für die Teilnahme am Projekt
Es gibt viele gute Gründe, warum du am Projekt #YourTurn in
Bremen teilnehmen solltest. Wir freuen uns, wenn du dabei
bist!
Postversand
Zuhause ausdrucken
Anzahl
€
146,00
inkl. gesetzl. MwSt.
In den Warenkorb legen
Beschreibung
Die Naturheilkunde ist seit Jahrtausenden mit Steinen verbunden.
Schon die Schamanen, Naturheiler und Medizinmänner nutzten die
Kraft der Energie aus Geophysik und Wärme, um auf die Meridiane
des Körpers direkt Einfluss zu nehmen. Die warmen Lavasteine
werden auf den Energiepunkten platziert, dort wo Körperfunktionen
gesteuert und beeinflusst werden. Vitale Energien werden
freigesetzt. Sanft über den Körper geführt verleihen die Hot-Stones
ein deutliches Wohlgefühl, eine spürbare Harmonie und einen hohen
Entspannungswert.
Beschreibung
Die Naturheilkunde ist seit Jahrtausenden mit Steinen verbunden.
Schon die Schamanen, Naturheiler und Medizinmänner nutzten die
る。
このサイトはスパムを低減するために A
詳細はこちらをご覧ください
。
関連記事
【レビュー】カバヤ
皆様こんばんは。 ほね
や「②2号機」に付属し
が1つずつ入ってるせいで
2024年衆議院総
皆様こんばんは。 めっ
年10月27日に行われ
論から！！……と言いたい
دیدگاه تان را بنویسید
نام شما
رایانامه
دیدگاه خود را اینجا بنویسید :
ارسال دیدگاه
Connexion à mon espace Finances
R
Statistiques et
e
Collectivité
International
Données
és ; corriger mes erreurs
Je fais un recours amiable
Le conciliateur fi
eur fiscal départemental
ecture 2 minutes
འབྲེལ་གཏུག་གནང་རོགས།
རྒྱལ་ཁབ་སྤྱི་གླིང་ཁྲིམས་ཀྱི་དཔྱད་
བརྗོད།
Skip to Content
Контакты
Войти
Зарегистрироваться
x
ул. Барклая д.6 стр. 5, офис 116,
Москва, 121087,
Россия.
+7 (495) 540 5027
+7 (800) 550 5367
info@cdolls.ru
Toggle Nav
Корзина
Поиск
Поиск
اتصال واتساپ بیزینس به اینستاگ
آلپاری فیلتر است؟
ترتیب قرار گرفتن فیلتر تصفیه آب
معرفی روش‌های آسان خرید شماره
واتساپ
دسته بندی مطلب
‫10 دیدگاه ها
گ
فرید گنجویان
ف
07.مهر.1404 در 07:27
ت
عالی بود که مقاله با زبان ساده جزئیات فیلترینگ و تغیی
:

| Work to be completed |
Copy every line above without changes.

| Task solution |
für die Teilnahme am Projekt
Es gibt viele gute Gründe, warum du am Projekt #YourTurn in
Bremen teilnehmen solltest. Wir freuen uns, wenn du dabei
bist!
Postversand
Zuhause ausdrucken
Anzahl
€
146,00
inkl. gesetzl. MwSt.
In den Warenkorb legen
Beschreibung
Die Naturheilkunde ist seit Jahrtausenden mit Steinen verbunden.
Schon die Schamanen, Naturheiler und Medizinmänner nutzten die
Kraft der Energie aus Geophysik und Wärme, um auf die Meridiane
des Körpers direkt Einfluss zu nehmen. Die warmen Lavasteine
werden auf den Energiepunkten platziert, dort wo Körperfunktionen
gesteuert und beeinflusst werden. Vitale Energien werden
freigesetzt. Sanft über den Körper geführt verleihen die Hot-Stones
ein deutliches Wohlgefühl, eine spürbare Harmonie und einen hohen
Entspannungswert.
Beschreibung
Die Naturheilkunde ist seit Jahrtausenden mit Steinen verbunden.
Schon die Schamanen, Naturheiler und Medizinmänner nutzten die
る。
このサイトはスパムを低減するために A
詳細はこちらをご覧ください
。
関連記事
【レビュー】カバヤ
皆様こんばんは。 ほね
や「②2号機」に付属し
が1つずつ入ってるせいで
2024年衆議院総
皆様こんばんは。 めっ
年10月27日に行われ
論から！！……と言いたい
دیدگاه تان را بنویسید
نام شما
رایانامه
دیدگاه خود را اینجا بنویسید :
ارسال دیدگاه
Connexion à mon espace Finances
R
Statistiques et
e
Collectivité
International
Données
és ; corriger mes erreurs
Je fais un recours amiable
Le conciliateur fi
eur fiscal départemental
ecture 2 minutes
འབྲེལ་གཏུག་གནང་རོགས།
རྒྱལ་ཁབ་སྤྱི་གླིང་ཁྲིམས་ཀྱི་དཔྱད་
བརྗོད།
Skip to Content
Контакты
Войти
Зарегистрироваться
x
ул. Барклая д.6 стр. 5, офис 116,
Москва, 121087,
Россия.
+7 (495) 540 5027
+7 (800) 550 5367
info@cdolls.ru
Toggle Nav
Корзина
Поиск
Поиск
اتصال واتساپ بیزینس به اینستاگ
آلپاری فیلتر است؟
ترتیب قرار گرفتن فیلتر تصفیه آب
معرفی روش‌های آسان خرید شماره
واتساپ
دسته بندی مطلب
‫10 دیدگاه ها
گ
فرید گنجویان
ف
07.مهر.1404 در 07:27
ت
عالی بود که مقاله با زبان ساده جزئیات فیلترینگ و تغیی
:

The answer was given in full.